Shortly after 1914, Otto established another company named AGO Flugzeugwerke at Berlin's Johannisthal Air Field. The initials AGO stood for either Actien-Gesellschaft Otto or Aerowerke Gustav Otto there seems to be some ambiguity but the company mostly license-built Otto Flugmaschinenfabrik designs,(as did Pfalz Flugzeugwerke) during the early years of World War I. The designs by Gustav Otto were initially successful, but Otto was continually experiencing problems related to cost-effective production, as well as generating profits. At the start of the war, Otto-Flugzeugwerke was supplying the German Air Force, but the production problems ended up being so great that the government agencies urged the company to solve the issues. The stress of wartime seemed to prove too great a burden for Gustov who suffered health issues which led to financial problems with the company. In 1915 he was admitted to a Munich mental hospital for treatment of clinical depression (as it is called today). As he was being treated, the company languished to the edge of bankruptcy. Eventually, Otto was forced to resign from the business and was offered a buyout that would compensate him for the business as well as his medical bills. The assets were finally taken over by a consortium which incorporated them into Bayerische Flugzeugwerke on 19 February 1916. Gustav Otto no longer had a stake in this company. He turned his attention instead to Otto-Werke Flugzeug- und Maschinenfabrik GmbH, which was founded on 1 February 1916, just before Otto-Flugzeugwerke was taken over by the consortium. This new company was not in any way connected with the newly established company.

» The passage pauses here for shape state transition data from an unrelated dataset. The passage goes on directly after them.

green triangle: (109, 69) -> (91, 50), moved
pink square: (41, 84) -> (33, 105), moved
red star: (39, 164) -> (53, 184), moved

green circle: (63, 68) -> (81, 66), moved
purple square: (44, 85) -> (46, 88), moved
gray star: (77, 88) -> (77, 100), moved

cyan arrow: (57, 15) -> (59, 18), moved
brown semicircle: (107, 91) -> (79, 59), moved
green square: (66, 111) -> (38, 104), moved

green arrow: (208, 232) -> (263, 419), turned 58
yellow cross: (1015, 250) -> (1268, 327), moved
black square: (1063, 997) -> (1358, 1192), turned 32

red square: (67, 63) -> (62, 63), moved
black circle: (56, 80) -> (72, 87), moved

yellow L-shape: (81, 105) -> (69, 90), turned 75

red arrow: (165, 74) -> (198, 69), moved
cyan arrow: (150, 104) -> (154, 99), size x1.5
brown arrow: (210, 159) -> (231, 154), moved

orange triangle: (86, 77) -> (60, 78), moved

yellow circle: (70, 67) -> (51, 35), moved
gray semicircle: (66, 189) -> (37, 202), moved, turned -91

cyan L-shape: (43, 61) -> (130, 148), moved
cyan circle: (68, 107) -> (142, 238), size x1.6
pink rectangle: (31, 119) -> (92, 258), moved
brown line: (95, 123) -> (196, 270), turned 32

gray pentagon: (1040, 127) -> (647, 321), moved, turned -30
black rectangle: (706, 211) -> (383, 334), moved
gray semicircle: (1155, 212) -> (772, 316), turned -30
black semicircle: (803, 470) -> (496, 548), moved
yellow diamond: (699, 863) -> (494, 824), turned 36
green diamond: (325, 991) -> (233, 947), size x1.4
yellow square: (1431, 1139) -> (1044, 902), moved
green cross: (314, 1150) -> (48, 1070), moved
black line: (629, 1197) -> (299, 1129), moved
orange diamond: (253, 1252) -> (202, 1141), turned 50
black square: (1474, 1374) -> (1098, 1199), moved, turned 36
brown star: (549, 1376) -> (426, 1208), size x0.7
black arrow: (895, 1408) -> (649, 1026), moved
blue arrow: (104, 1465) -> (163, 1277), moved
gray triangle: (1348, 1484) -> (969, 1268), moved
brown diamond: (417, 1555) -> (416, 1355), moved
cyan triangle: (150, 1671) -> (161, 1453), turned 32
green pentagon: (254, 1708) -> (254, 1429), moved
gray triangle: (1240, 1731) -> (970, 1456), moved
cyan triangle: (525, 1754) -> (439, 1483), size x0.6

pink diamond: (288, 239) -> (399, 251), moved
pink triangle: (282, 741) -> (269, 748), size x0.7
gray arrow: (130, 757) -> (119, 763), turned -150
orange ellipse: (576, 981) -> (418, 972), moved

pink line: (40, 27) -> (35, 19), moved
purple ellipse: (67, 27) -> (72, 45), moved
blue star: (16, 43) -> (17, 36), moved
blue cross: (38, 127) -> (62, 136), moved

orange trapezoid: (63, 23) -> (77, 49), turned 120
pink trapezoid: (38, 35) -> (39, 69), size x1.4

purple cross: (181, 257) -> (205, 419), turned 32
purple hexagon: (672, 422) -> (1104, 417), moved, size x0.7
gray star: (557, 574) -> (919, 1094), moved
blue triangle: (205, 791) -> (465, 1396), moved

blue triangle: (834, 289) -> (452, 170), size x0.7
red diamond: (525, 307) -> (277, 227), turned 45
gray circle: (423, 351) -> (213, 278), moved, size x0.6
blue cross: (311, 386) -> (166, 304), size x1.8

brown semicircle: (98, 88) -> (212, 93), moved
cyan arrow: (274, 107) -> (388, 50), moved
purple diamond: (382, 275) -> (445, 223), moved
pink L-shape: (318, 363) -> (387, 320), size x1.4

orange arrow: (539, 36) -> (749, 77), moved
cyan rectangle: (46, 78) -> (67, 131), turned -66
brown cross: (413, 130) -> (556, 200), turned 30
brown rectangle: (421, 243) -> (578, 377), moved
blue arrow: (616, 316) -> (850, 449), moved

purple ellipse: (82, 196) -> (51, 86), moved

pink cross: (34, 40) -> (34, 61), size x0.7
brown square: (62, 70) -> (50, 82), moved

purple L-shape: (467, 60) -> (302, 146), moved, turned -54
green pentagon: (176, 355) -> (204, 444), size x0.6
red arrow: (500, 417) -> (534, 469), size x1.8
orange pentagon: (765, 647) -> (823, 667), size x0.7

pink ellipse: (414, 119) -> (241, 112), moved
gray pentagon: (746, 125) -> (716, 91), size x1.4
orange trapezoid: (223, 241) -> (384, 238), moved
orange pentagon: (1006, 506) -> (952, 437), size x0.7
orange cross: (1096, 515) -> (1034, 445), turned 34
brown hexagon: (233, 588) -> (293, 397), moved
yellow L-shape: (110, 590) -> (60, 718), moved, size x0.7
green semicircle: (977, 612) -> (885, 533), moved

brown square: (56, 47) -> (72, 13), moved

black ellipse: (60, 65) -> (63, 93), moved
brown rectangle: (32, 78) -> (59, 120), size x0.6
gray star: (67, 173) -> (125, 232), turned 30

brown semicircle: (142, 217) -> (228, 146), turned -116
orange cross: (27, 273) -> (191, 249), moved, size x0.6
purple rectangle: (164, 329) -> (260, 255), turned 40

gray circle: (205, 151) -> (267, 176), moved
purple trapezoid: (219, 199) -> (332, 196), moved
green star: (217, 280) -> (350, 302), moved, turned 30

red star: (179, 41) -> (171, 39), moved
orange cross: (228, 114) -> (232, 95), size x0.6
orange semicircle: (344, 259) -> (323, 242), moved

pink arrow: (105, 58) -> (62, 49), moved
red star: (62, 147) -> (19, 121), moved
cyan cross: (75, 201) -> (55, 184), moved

After the First World War, Otto started a new attempt with in the automobile manufacturing area with the Starnberger Automobilwerke. The luxury "Otto-Mercedes" car built there is alleged to have been well received abroad. During this time, he was divorced from his wife Ada in 1924, an event under which Otto suffered badly. Ada remarried, but in August 1925 died in mysterious circumstances that gave rise to much speculation. Despite the fact he was no longer married to her, Otto took her death most harshly and apparently fell into a deep depression.
In 1926, amid failed attempts at business (caused by various reasons), the death of his wife, and health issues, Otto committed suicide at the age of 43.